It's eyeing significant growth focusing on fewer product categories - without targeting the mass market.
Enter the Sony Center, the company’s franchisee outlet, in Delhi’s prime shopping location Connaught Place. Straight on, a bright and huge 62-inch Bravia LCD television will hook your eyes. No, it won’t be playing the regular movie, sports or entertainment channel. Instead, most likely, it will have Street Fighters Dhalsim or Blanka showing off a killer move and calling you for a duel, “Wanna fight?” The fantastic high-definition imagery of the Playstation 3 game on the Bravia will only tempt you to take on the call, “Let’s do it!” Next, you’re on a couch, eyes glued to the screen, palms to the wireless game controller, your thumbs move fast on the buttons to battle out the opponent. If you’re an amateur, an attendant’s ready to guide you through.
Done with the duel, you’re likely to be drawn to a range of sleek, colourful Vaio notebooks on an elevated podium and some of the hippest MP3 players you’ve ever seen displayed round the corner. An attendant may invite you to check on the latest features the Vaios offer, the zipping speed at which you can run applications or surf the Net. He may also connect a notebook to an MP3 Walkman to show how the two work together. That’s not all, perhaps what you’ll find most exciting is a dark theatre room in the outlet with several Bravia LCDs where you can play a movie and experience the home theatre in peace.

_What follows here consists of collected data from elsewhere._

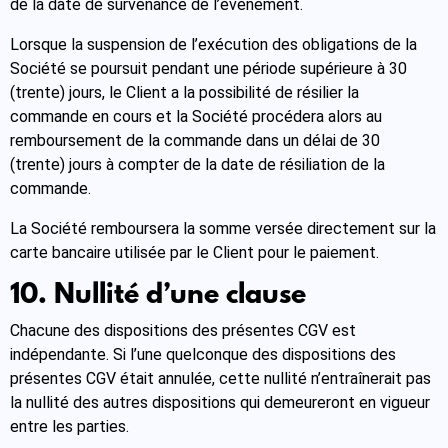
de la date de survenance de l’événement.
Lorsque la suspension de l’exécution des obligations de la
Société se poursuit pendant une période supérieure à 30
(trente) jours, le Client a la possibilité de résilier la
commande en cours et la Société procédera alors au
remboursement de la commande dans un délai de 30
(trente) jours à compter de la date de résiliation de la
commande.
La Société remboursera la somme versée directement sur la
carte bancaire utilisée par le Client pour le paiement.
10. Nullité d’une clause
Chacune des dispositions des présentes CGV est
indépendante. Si l’une quelconque des dispositions des
présentes CGV était annulée, cette nullité n’entraînerait pas
la nullité des autres dispositions qui demeureront en vigueur
entre les parties.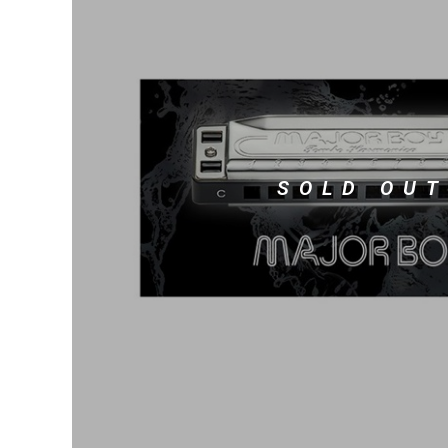
DJ機器
DTM
中古
ヴィンテー
SOLD OUT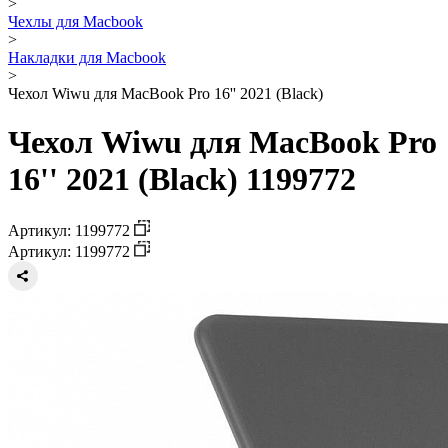
>
Чехлы для Macbook
>
Накладки для Macbook
>
Чехол Wiwu для MacBook Pro 16'' 2021 (Black)
Чехол Wiwu для MacBook Pro
16'' 2021 (Black) 1199772
Артикул: 1199772
Артикул: 1199772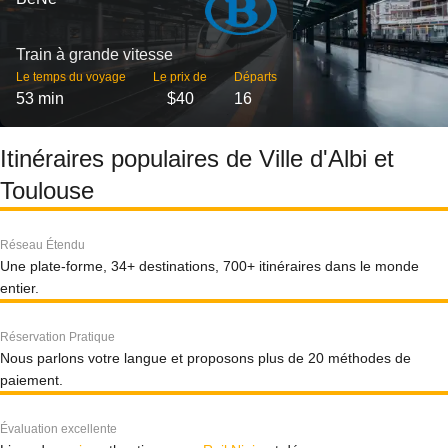
Train à grande vitesse
Le temps du voyage
Le prix de
Départs
53 min
$40
16
Itinéraires populaires de Ville d'Albi et
Toulouse
Réseau Étendu
Une plate-forme, 34+ destinations, 700+ itinéraires dans le monde
entier.
Réservation Pratique
Nous parlons votre langue et proposons plus de 20 méthodes de
paiement.
Évaluation excellente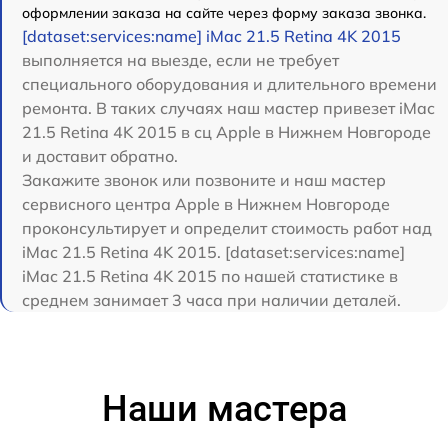
оформлении заказа на сайте через форму заказа звонка.
[dataset:services:name] iMac 21.5 Retina 4K 2015
выполняется на выезде, если не требует
специального оборудования и длительного времени
ремонта. В таких случаях наш мастер привезет iMac
21.5 Retina 4K 2015 в сц Apple в Нижнем Новгороде
и доставит обратно.
Закажите звонок или позвоните и наш мастер
сервисного центра Apple в Нижнем Новгороде
проконсультирует и определит стоимость работ над
iMac 21.5 Retina 4K 2015. [dataset:services:name]
iMac 21.5 Retina 4K 2015 по нашей статистике в
среднем занимает 3 часа при наличии деталей.
Наши мастера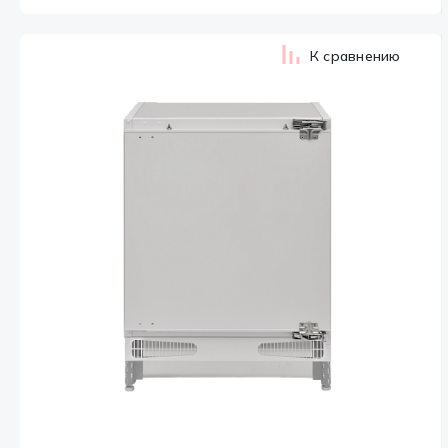
К сравнению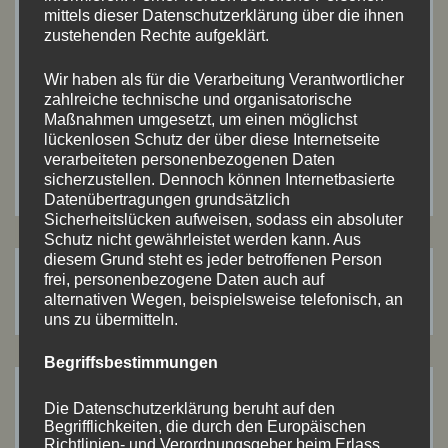
mittels dieser Datenschutzerklärung über die ihnen
Browser für meinen nächsten Kommentar
zustehenden Rechte aufgeklärt.
speichern.
Wir haben als für die Verarbeitung Verantwortlicher
zahlreiche technische und organisatorische
Maßnahmen umgesetzt, um einen möglichst
lückenlosen Schutz der über diese Internetseite
verarbeiteten personenbezogenen Daten
sicherzustellen. Dennoch können Internetbasierte
Datenübertragungen grundsätzlich
Sicherheitslücken aufweisen, sodass ein absoluter
Schutz nicht gewährleistet werden kann. Aus
diesem Grund steht es jeder betroffenen Person
frei, personenbezogene Daten auch auf
Suchen
Suchen
alternativen Wegen, beispielsweise telefonisch, an
nach:
uns zu übermitteln.
Begriffsbestimmungen
ARTIKEL-ARCHIV
Die Datenschutzerklärung beruht auf den
Begrifflichkeiten, die durch den Europäischen
Richtlinien- und Verordnungsgeber beim Erlass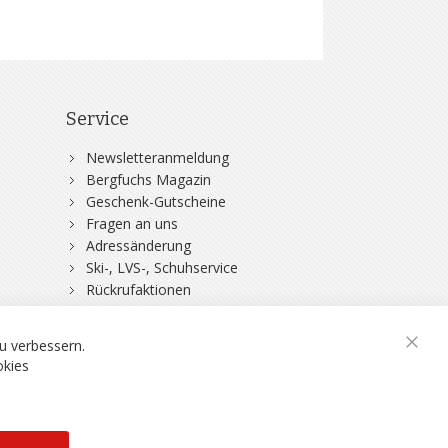
Service
Newsletteranmeldung
Bergfuchs Magazin
Geschenk-Gutscheine
Fragen an uns
Adressänderung
Ski-, LVS-, Schuhservice
Rückrufaktionen
DSV-Skiversicherung
u verbessern.
Schli
okies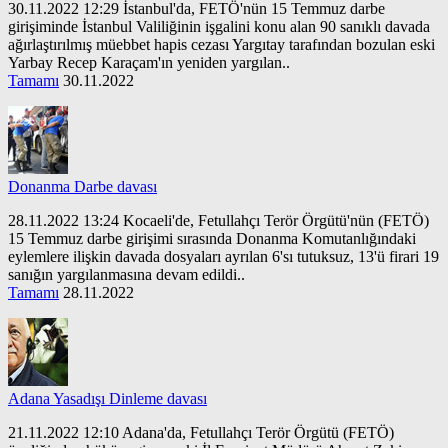
30.11.2022 12:29 İstanbul'da, FETÖ'nün 15 Temmuz darbe
girişiminde İstanbul Valiliğinin işgalini konu alan 90 sanıklı davada
ağırlaştırılmış müebbet hapis cezası Yargıtay tarafından bozulan eski
Yarbay Recep Karaçam'ın yeniden yargılan..
Tamamı
30.11.2022
Donanma Darbe davası
28.11.2022 13:24 Kocaeli'de, Fetullahçı Terör Örgütü'nün (FETÖ)
15 Temmuz darbe girişimi sırasında Donanma Komutanlığındaki
eylemlere ilişkin davada dosyaları ayrılan 6'sı tutuksuz, 13'ü firari 19
sanığın yargılanmasına devam edildi..
Tamamı
28.11.2022
Adana Yasadışı Dinleme davası
21.11.2022 12:10 Adana'da, Fetullahçı Terör Örgütü (FETÖ)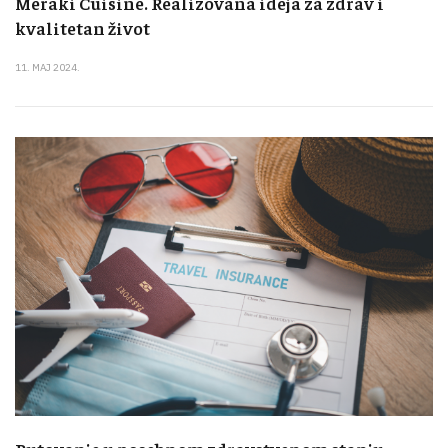
Meraki Cuisine. Realizovana ideja za zdrav i
kvalitetan život
11. MAJ 2024.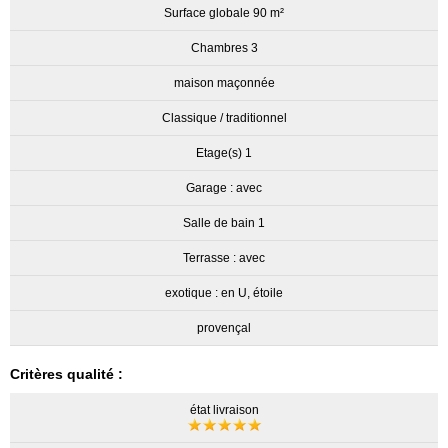
Surface globale 90 m²
Chambres 3
maison maçonnée
Classique / traditionnel
Etage(s) 1
Garage : avec
Salle de bain 1
Terrasse : avec
exotique : en U, étoile
provençal
Critères qualité :
état livraison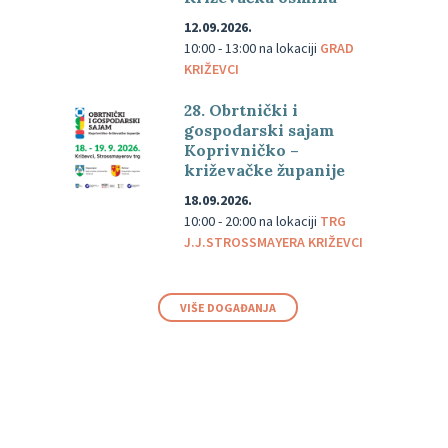
12.09.2026.
10:00 - 13:00
na lokaciji
GRAD
KRIŽEVCI
28. Obrtnički i
gospodarski sajam
Koprivničko –
križevačke županije
18.09.2026.
10:00 - 20:00
na lokaciji
TRG
J.J.STROSSMAYERA KRIŽEVCI
VIŠE DOGAĐANJA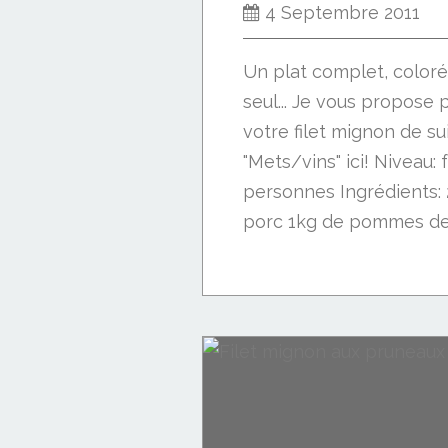
4 Septembre 2011
Un plat complet, coloré 
seul... Je vous propos
votre filet mignon de su
"Mets/vins" ici! Niveau: 
personnes Ingrédients: 
porc 1kg de pommes de.
Viande: porc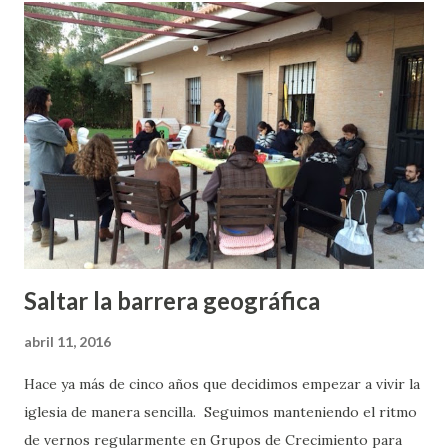
d
a
s
Saltar la barrera geográfica
abril 11, 2016
Hace ya más de cinco años que decidimos empezar a vivir la
iglesia de manera sencilla. Seguimos manteniendo el ritmo
de vernos regularmente en Grupos de Crecimiento para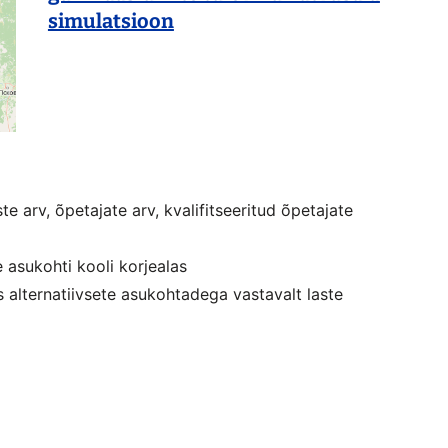
simulatsioon
te arv, õpetajate arv, kvalifitseeritud õpetajate
e asukohti kooli korjealas
s alternatiivsete asukohtadega vastavalt laste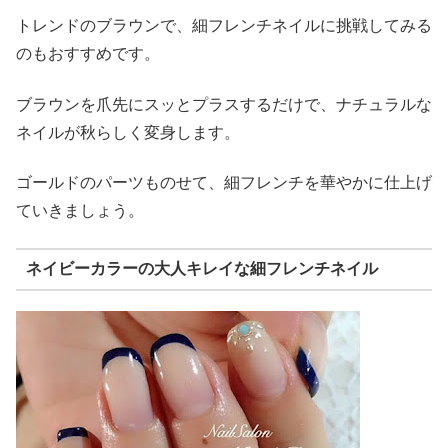
トレンドのブラウンで、細フレンチネイルに挑戦してみる
のもおすすめです。
ブラウンを爪先にスッとプラスするだけで、ナチュラルな
ネイルが秋らしく変身します。
ゴールドのパーツものせて、細フレンチを華やかに仕上げ
ていきましょう。
ネイビーカラーの大人キレイな細フレンチネイル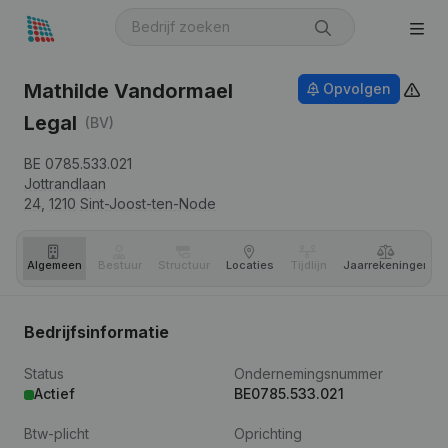
Mathilde Vandormael
Opvolgen
Legal
(BV)
BE 0785.533.021
Jottrandlaan
24,
1210
Sint-Joost-ten-Node
Algemeen
Bestuur
Structuur
Locaties
Tijdlijn
Jaar­rekeningen
Bedrijfsinformatie
Status
Ondernemingsnummer
Actief
BE0785.533.021
Btw-plicht
Oprichting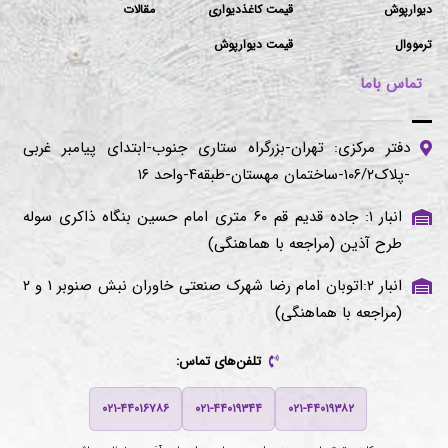
دیوارپوش
قیمت کاغذدیواری
مقالات
ترمووال
قیمت دیوارپوش
تماس باما
دفتر مرکزی: تهران-بزرگراه ستاری جنوب-ابتدای پیامبر غربی
-پلاک۱۰۶/۲-ساختمان مهستان-طبقه۴-واحد ۱۶
انبار ۱: جاده قدیم قم ۶۰ متری امام حسین بنگاه ذاکری سوله
طرح آذین (مراجعه با هماهنگی)
انبار ۲:اتوبان امام رضا شهرک صنعتی خاوران نبش صنوبر ۱ و ۲
(مراجعه با هماهنگی)
تلفن‌های تماس:
۰۲۱-۴۴۰۱۶۷۸۶
۰۲۱-۴۴۰۱۹۳۴۴
۰۲۱-۴۴۰۱۹۳۸۲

Exciting and engaging retailing, isn’t it? That’s what Sony India has been focusing on ever since it renamed its Sony World retail stores to Sony Center in August last year — part of a global initiative to re-align all Sony stores. This was when Sony India Managing Director Masaru Tamagawa rolled out a nationwide refurbishment programme across its network of 240 retail brand stores. “It was an opportunity to take the customer’s retailing experience to a new level. The idea has been to create exciting and engaging store environments with passionate and knowledgeable staff to deliver a compelling hands-on experience,” says Tamagawa. “While the focus earlier was on individual products, now it’s more on demonstrating ‘solutions’ — such as how pictures can be transferred from a digital camera to a notebook or music from a notebook to an MP3 player.”
Quality thrust
“My emphasis has been to make the customer feel the real quality of Sony products. That’s how he will understand the superiority of our products,” says Tamagawa. The thrust on quality, he is aware, makes Sony a premium brand which cannot be reached to low-value markets. In contrast, market leaders LG Electronics and Samsung have tapped the mass market aggressively. But this doesn’t seem to have bothered Sony. “Sony has been consistent with its premium positioning in the Indian market, LG and Samsung have both changed strategy,” says Sushil Patra, a senior consultant with Technopak Advisors.
When the two Korean majors entered the Indian market in the late 1990s, LG gave preference to volume by targeting the masses, while Samsung focused on premium positioning with higher margins. Samsung changed its positioning in 2007 as it chased a bigger market share and therefore reached out to the mass segment, while LG started focusing on higher-value segments only recently.
The colour TV market has been valued at around Rs 11,000 crore in 2008-09 — curved-screen televisions at about Rs 7,500 crore and high-end televisions (mainly LCDs) at about Rs 3,500 crore. Sony exited the curved-screen television business last year seeing it as a low-value segment and operates only in the LCD segment in which it has a 21 per cent market share. Samsung and LG have 32 and 29 per cent share respectively. Sony now wants to ramp up its market share to 30 per cent this year.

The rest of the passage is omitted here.